Après que le ballon qui semblait receler tant d’orages eut été percé d’un coup d’épingle, l’horizon se rasséréna, et les trois dernières années de la régence ne furent pas moins paisibles que ne l’avaient été celles du précédent règne. Paris seul fut agité par l’avilissement des actions et par des ruines aussi rapides que l’avaient été certaines fortunes ; mais cette agitation, strictement concentrée dans la capitale, n’atteignit que les familles engagées dans le commerce de honteuses valeurs, sans que la chute du système affectât d’ailleurs la richesse publique, dont il avait provoqué l’accroissement sensible[1]. Aucune des deux qualités par lesquelles se fondent les gouvernemens n’avait donc manqué à Philippe ; il avait été heureux et habile. Nul obstacle ne s’élevait désormais contre son pouvoir dans le sentiment public. Si l’on veut même lire avec attention le très instructif journal où l’avocat Barbier a consigné sans plus de prétention que de parti pris ses notes quotidiennes sur les dispositions du peuple et de la bourgeoisie, l’on verra qu’à la dernière période de la régence la fâcheuse impression produite sur les gens de bien par les mœurs du régent était comme amortie par l’admiration croissante que suscitait son grand esprit politique[2]. À partir de

  1. Ne voulant dans cette étude embrasser que les principales données politiques, je me borne à rappeler sur ce point-là l’accord de tous les historiens et de tous les économistes du XVIIIe siècle. Voyez surtout Voltaire, Siècle de Louis XV, ch. II ; Marmontel, Régence du duc d’Orléans, tome Ier, page 202 ; Mémoires du marquis d’Argenson, tome Ier, page 23, et Forbonnais, Recherches sur les finances, tome II, page 640.
  2. Ce double sentiment est exprimé a toutes les pages du journal de Barbier.
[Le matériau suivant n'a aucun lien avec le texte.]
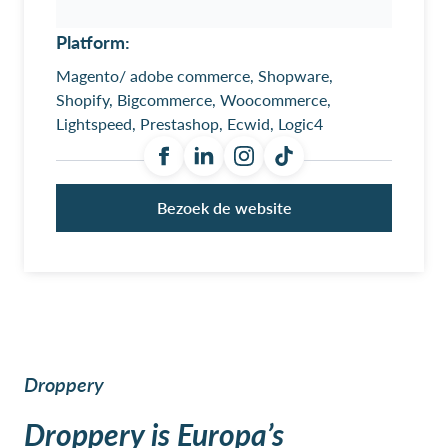
Platform:
Magento/ adobe commerce, Shopware,
Shopify, Bigcommerce, Woocommerce,
Lightspeed, Prestashop, Ecwid, Logic4
Bezoek de website
Droppery
Droppery is Europa’s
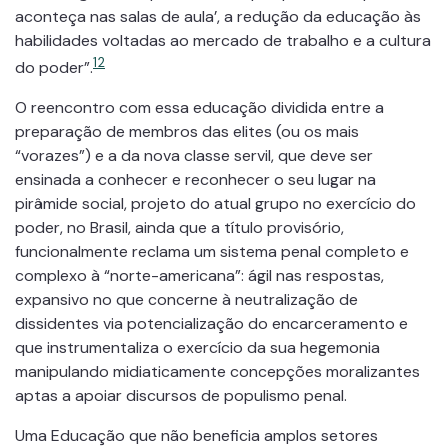
aconteça nas salas de aula’, a redução da educação às
habilidades voltadas ao mercado de trabalho e a cultura
12
do poder”.
O reencontro com essa educação dividida entre a
preparação de membros das elites (ou os mais
“vorazes”) e a da nova classe servil, que deve ser
ensinada a conhecer e reconhecer o seu lugar na
pirâmide social, projeto do atual grupo no exercício do
poder, no Brasil, ainda que a título provisório,
funcionalmente reclama um sistema penal completo e
complexo à “norte-americana”: ágil nas respostas,
expansivo no que concerne à neutralização de
dissidentes via potencialização do encarceramento e
que instrumentaliza o exercício da sua hegemonia
manipulando midiaticamente concepções moralizantes
aptas a apoiar discursos de populismo penal.
Uma Educação que não beneficia amplos setores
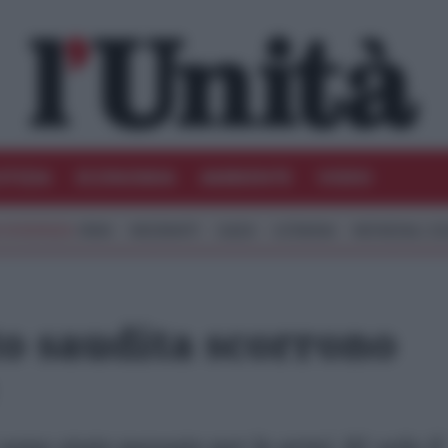
STIZIA
ECONOMIA
AMBIENTE
VIDEO
IRAN
MIGRANTI
GAZA
UCRAINA
MONDIALI 20
o saudita scorrono
ono state passate per le armi. 81 solo il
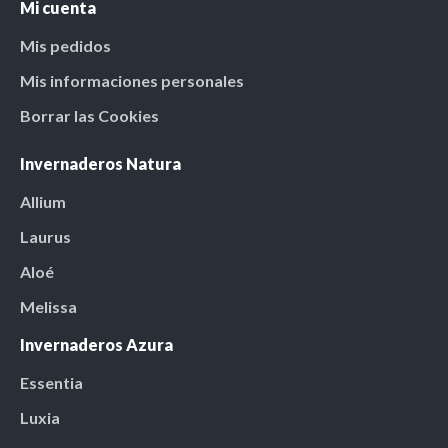
Mi cuenta
Mis pedidos
Mis informaciones personales
Borrar las Cookies
Invernaderos Natura
Allium
Laurus
Aloé
Melissa
Invernaderos Azura
Essentia
Luxia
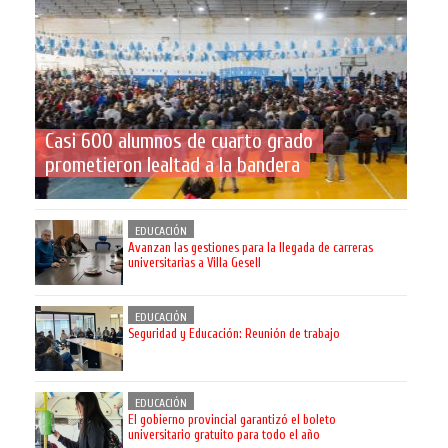
Casi 600 alumnos de cuarto grado
prometieron lealtad a la bandera
EDUCACIÓN
Avanzan las gestiones para la llegada de carreras
universitarias a Villa Gesell
EDUCACIÓN
Seguridad y Educación: Reunión de trabajo
EDUCACIÓN
El gobierno provincial garantizó el boleto
universitario gratuito para todo el año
Il suffira, parmi de nombreux passages, de citer le suivant, où l’on trouve l’opinion de Paris prise sur le fait dans une note écrite au lendemain de la mort du régent. Il Le duc d’Orléans n’a eu contre lui que le malheureux système de 1720, qui a ruiné, bien des familles particulières, car le royaume n’a jamais été ni si riche, ni si florissant. Quoique je sois l’un des blessés, il faut pourtant rendre justice à la vérité. Hors cela, il n’y a jamais eu un plus grand prince… Pour la politique, jamais personne ne l’a possédée comme lui. Depuis la mort de Louis XIV, il a mené toutes les cours selon ses vues. Il a fait une guerre à l’Espagne, et deux ans après il fait sa fille reine d’Espagne en la mariant au prince des Asturies et une autre fille à don Carlos. Hors cette campagne, la France a été en paix depuis sa régence. Il a contenté la cour de Rome, dont il était très ami, et de laquelle lui-même il se souciait fort peu, à ce que je crois. Il avait une qualité, qui est bien l’âme du conseil, le secret. Il aimait fort toutes les p… nouvelles qui paraissaient dans Paris, mais avec toutes ces femmes, p… ou autres, il n’était jamais question d’affaires d’état ; travaillant beaucoup, mais se divertissant trop et ayant trop bu, ce qui lui a attiré son attaque d’apoplexie. » (Chronique de la Régence et du Règne de Louis XV de décembre 1723, tome Ier, p. 306, éd. Charpentier.)